Items listed in a dataset

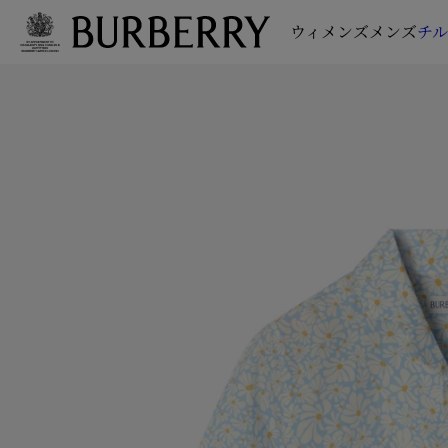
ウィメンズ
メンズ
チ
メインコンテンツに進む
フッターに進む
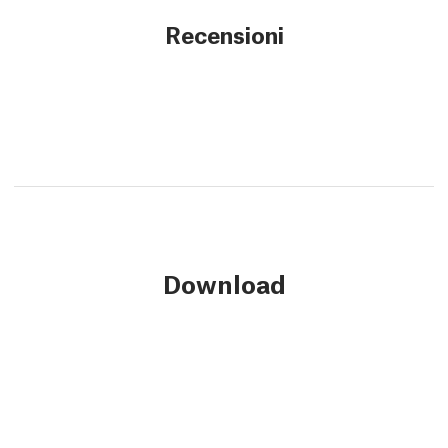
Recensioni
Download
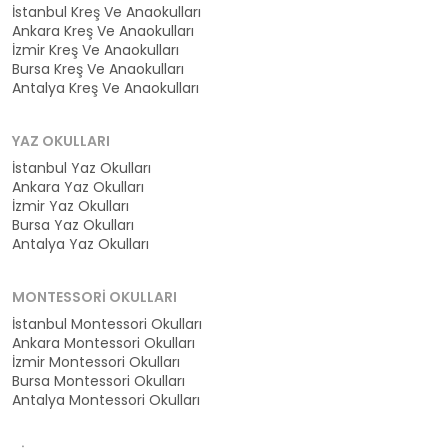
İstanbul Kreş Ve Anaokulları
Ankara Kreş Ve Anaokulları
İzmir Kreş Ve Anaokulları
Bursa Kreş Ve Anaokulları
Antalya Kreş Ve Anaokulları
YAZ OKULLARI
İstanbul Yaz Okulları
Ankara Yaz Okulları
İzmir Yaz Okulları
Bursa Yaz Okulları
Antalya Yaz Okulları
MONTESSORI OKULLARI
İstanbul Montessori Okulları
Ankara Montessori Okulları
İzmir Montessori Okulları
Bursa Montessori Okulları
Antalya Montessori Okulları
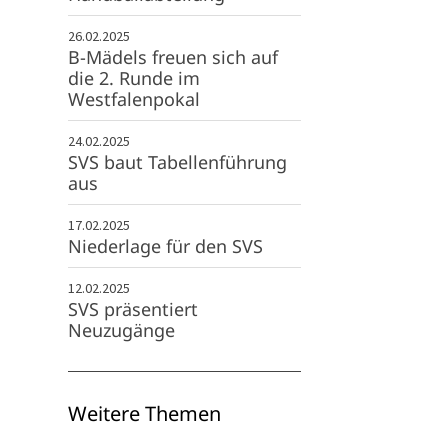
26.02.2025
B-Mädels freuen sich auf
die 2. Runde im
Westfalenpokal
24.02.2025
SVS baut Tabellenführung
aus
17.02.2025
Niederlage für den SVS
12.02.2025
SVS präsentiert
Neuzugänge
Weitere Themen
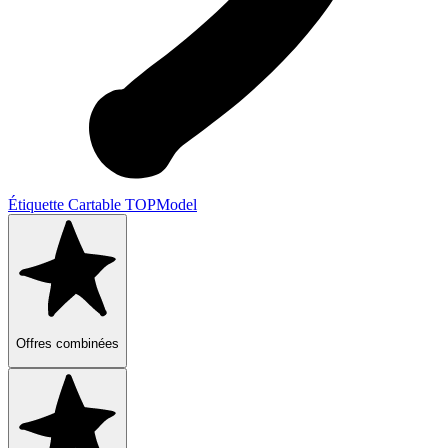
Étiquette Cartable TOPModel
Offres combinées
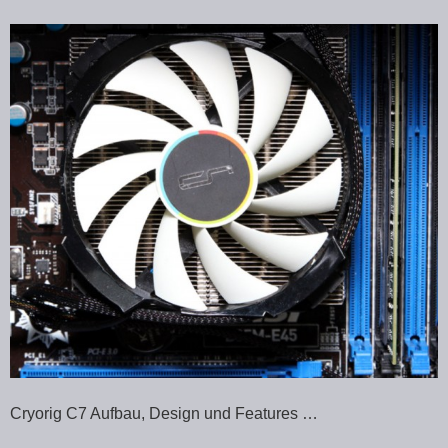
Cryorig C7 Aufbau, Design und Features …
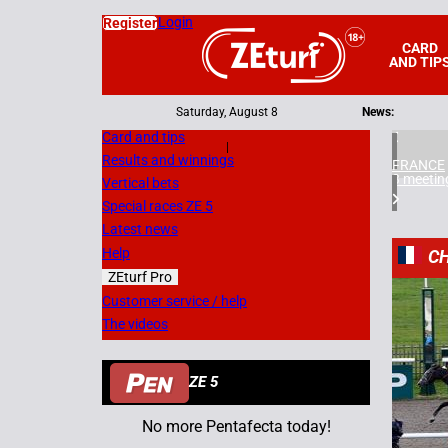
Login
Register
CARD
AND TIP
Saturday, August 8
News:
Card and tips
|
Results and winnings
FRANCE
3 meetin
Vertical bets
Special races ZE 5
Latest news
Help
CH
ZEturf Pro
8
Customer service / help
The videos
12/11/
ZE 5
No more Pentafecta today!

What is needed
Write out, word for word, the line containing "İzmir Montessori Okulları" and each line after it to the end of the data, and nothing more. Drop the pictures.

Exercise response
İzmir Montessori Okulları
Bursa Montessori Okulları
Antalya Montessori Okulları
26.02.2025
B-Mädels freuen sich auf
die 2. Runde im
Westfalenpokal
24.02.2025
SVS baut Tabellenführung
aus
17.02.2025
Niederlage für den SVS
12.02.2025
SVS präsentiert
Neuzugänge
Weitere Themen
Étiquette Cartable TOPModel
Offres combinées
Cryorig C7 Aufbau, Design und Features …
Login
Register
CARD
AND TIP
Saturday, August 8
News:
Card and tips
|
Results and winnings
FRANCE
3 meetin
Vertical bets
Special races ZE 5
Latest news
Help
CH
ZEturf Pro
8
Customer service / help
The videos
12/11/
ZE 5
No more Pentafecta today!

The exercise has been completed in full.